The results in this study revealed that there was no impact of COPD on the OS of SCLC-ED patients who received palliative chemotherapy, while poor prognosis in stage IV NSCLC patients with GOLD 2–4 was observed, suggesting the presence of COPD should not be a contraindication for palliative chemotherapy in patients with SCLC-ED or NSCLC classified GOLD 1. Although efforts to overcome limitations of previous studies attributing to heterogeneity of patients characteristics were poured by evaluating LC patients consisted with those only in the advanced stage, some issues still remains unsolved. First, OS differences according to the presence of COPD in patients with squamous cell carcinoma or large-cell LC have not been analyzed due to the small number of patients in each of these conditions. Second, prognosis of patients treated with immune-checkpoint inhibitors has not been analyzed. Therefore, further studies including larger numbers of patients treated with homogeneous modalities are necessary to better elucidate the effects of COPD on LC patient prognosis.

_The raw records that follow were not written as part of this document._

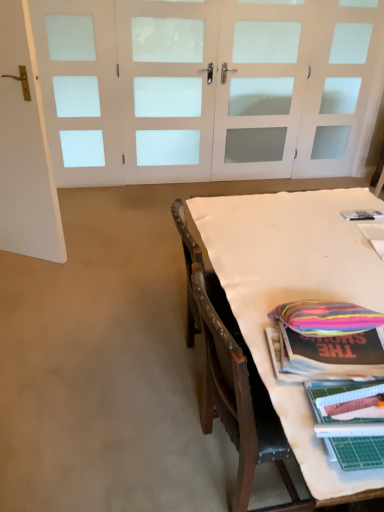 Describe the element at coordinates (292, 292) in the screenshot. The height and width of the screenshot is (512, 384). I see `white fabric-covered table at lower right` at that location.

Measure the distance between point (188, 23) and camera.

Point (188, 23) is 3.43 meters from camera.

Find the location of a particular element. This screenshot has width=384, height=512. white fabric-covered table at lower right is located at coordinates (292, 292).

From the image's perspective, is white fabric-covered table at lower right beneath white matte door at left, placed as the 2th door when sorted from right to left?

Yes, from the image's perspective, white fabric-covered table at lower right is beneath white matte door at left, placed as the 2th door when sorted from right to left.

Is white fabric-covered table at lower right in front of or behind white matte door at left, placed as the 2th door when sorted from right to left, in the image?

Visually, white fabric-covered table at lower right is located in front of white matte door at left, placed as the 2th door when sorted from right to left.

Between white fabric-covered table at lower right and white matte door at left, placed as the 1th door when sorted from front to back, which one has smaller width?

white matte door at left, placed as the 1th door when sorted from front to back, is thinner.

From a real-world perspective, is white fabric-covered table at lower right positioned under white matte door at left, the 1th door in the left-to-right sequence, based on gravity?

Yes.

Is white frosted glass door at upper center, the first door when ordered from back to front, touching white fabric-covered table at lower right?

They are not placed beside each other.

From a real-world perspective, is white frosted glass door at upper center, which appears as the 1th door when viewed from the right, located beneath white fabric-covered table at lower right?

No, from a real-world perspective, white frosted glass door at upper center, which appears as the 1th door when viewed from the right, is not under white fabric-covered table at lower right.

From the image's perspective, which one is positioned higher, white frosted glass door at upper center, the second door positioned from the left, or white fabric-covered table at lower right?

From the image's view, white frosted glass door at upper center, the second door positioned from the left, is above.

From the image's perspective, relative to white matte door at left, placed as the 1th door when sorted from front to back, is white frosted glass door at upper center, which is the second door from front to back, above or below?

Clearly, from the image's perspective, white frosted glass door at upper center, which is the second door from front to back, is above white matte door at left, placed as the 1th door when sorted from front to back.

Considering their positions, is white frosted glass door at upper center, the second door positioned from the left, located in front of or behind white matte door at left, placed as the 1th door when sorted from front to back?

white frosted glass door at upper center, the second door positioned from the left, is behind white matte door at left, placed as the 1th door when sorted from front to back.

How many degrees apart are the facing directions of white frosted glass door at upper center, which appears as the 1th door when viewed from the right, and white matte door at left, placed as the 2th door when sorted from right to left?

151 degrees separate the facing orientations of white frosted glass door at upper center, which appears as the 1th door when viewed from the right, and white matte door at left, placed as the 2th door when sorted from right to left.

Between white frosted glass door at upper center, which is the second door from front to back, and white matte door at left, placed as the 1th door when sorted from front to back, which one has more height?

white frosted glass door at upper center, which is the second door from front to back.

Would you say white matte door at left, placed as the 1th door when sorted from front to back, is inside or outside white fabric-covered table at lower right?

white matte door at left, placed as the 1th door when sorted from front to back, is outside white fabric-covered table at lower right.

In order to click on table in front of the white matte door at left, positioned as the second door in back-to-front order in this screenshot , I will do `click(292, 292)`.

From a real-world perspective, does white matte door at left, placed as the 2th door when sorted from right to left, sit lower than white fabric-covered table at lower right?

No.

From the image's perspective, which object appears higher, white matte door at left, placed as the 2th door when sorted from right to left, or white fabric-covered table at lower right?

From the image's view, white matte door at left, placed as the 2th door when sorted from right to left, is above.

Is white matte door at left, placed as the 2th door when sorted from right to left, shorter than white frosted glass door at upper center, which is the second door from front to back?

Indeed, white matte door at left, placed as the 2th door when sorted from right to left, has a lesser height compared to white frosted glass door at upper center, which is the second door from front to back.

Between white matte door at left, positioned as the second door in back-to-front order, and white frosted glass door at upper center, which is the second door from front to back, which one has smaller width?

Thinner between the two is white frosted glass door at upper center, which is the second door from front to back.

Is white matte door at left, placed as the 2th door when sorted from right to left, spatially inside white frosted glass door at upper center, the first door when ordered from back to front, or outside of it?

white matte door at left, placed as the 2th door when sorted from right to left, is not inside white frosted glass door at upper center, the first door when ordered from back to front, it's outside.

Considering the sizes of objects white matte door at left, positioned as the second door in back-to-front order, and white frosted glass door at upper center, the second door positioned from the left, in the image provided, who is bigger, white matte door at left, positioned as the second door in back-to-front order, or white frosted glass door at upper center, the second door positioned from the left,?

Bigger between the two is white matte door at left, positioned as the second door in back-to-front order.

Is white fabric-covered table at lower right smaller than white frosted glass door at upper center, the second door positioned from the left?

No, white fabric-covered table at lower right is not smaller than white frosted glass door at upper center, the second door positioned from the left.

Is white fabric-covered table at lower right facing away from white frosted glass door at upper center, which is the second door from front to back?

No, white fabric-covered table at lower right is not facing away from white frosted glass door at upper center, which is the second door from front to back.

In order to click on the 2nd door above when counting from the white fabric-covered table at lower right (from the image's perspective) in this screenshot , I will do `click(167, 88)`.

Which door is the 1st one when counting from the back of the white fabric-covered table at lower right? Please provide its 2D coordinates.

[(25, 148)]

Find the location of a particular element. table located underneath the white frosted glass door at upper center, the second door positioned from the left (from a real-world perspective) is located at coordinates (292, 292).

Looking at the image, which one is located further to white frosted glass door at upper center, the first door when ordered from back to front, white fabric-covered table at lower right or white matte door at left, the 1th door in the left-to-right sequence?

Among the two, white fabric-covered table at lower right is located further to white frosted glass door at upper center, the first door when ordered from back to front.

Looking at the image, which one is located closer to white fabric-covered table at lower right, white matte door at left, positioned as the second door in back-to-front order, or white frosted glass door at upper center, the first door when ordered from back to front?

Based on the image, white matte door at left, positioned as the second door in back-to-front order, appears to be nearer to white fabric-covered table at lower right.

From the image, which object appears to be farther from white matte door at left, the 1th door in the left-to-right sequence, white frosted glass door at upper center, which appears as the 1th door when viewed from the right, or white fabric-covered table at lower right?

The object further to white matte door at left, the 1th door in the left-to-right sequence, is white frosted glass door at upper center, which appears as the 1th door when viewed from the right.

Which object lies nearer to the anchor point white matte door at left, positioned as the second door in back-to-front order, white fabric-covered table at lower right or white frosted glass door at upper center, which is the second door from front to back?

white fabric-covered table at lower right.

Based on their spatial positions, is white frosted glass door at upper center, the second door positioned from the left, or white matte door at left, placed as the 1th door when sorted from front to back, further from white fabric-covered table at lower right?

white frosted glass door at upper center, the second door positioned from the left, is positioned further to the anchor white fabric-covered table at lower right.

Based on the photo, when comparing their distances from white frosted glass door at upper center, the first door when ordered from back to front, does white matte door at left, positioned as the second door in back-to-front order, or white fabric-covered table at lower right seem further?

white fabric-covered table at lower right lies further to white frosted glass door at upper center, the first door when ordered from back to front, than the other object.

Although no significant difference of OS according to the presence of COPD in patients with SCLC-ED and metastatic NSCLC was observed, adverse effects on metastatic NSCLC patients with moderate to very severe airflow limitation treated with chemotherapy were observed. Therefore, chemotherapy could be considered as a prior option in treatment of patients with SCLC-ED regardless of severity of airflow limitation and metastatic NSCLC classified GOLD 1.
Conflicts of Interest: The authors have no conflicts of interest to declare.
Ethical Statement: The authors are accountable for all aspects of the work in ensuring that questions related to the accuracy or integrity of any part of the work are appropriately investigated and resolved. This study was carried out according to the principles in the 1964 Declaration of Helsinki, and an ethical committee approved the study protocol (2018GR0219).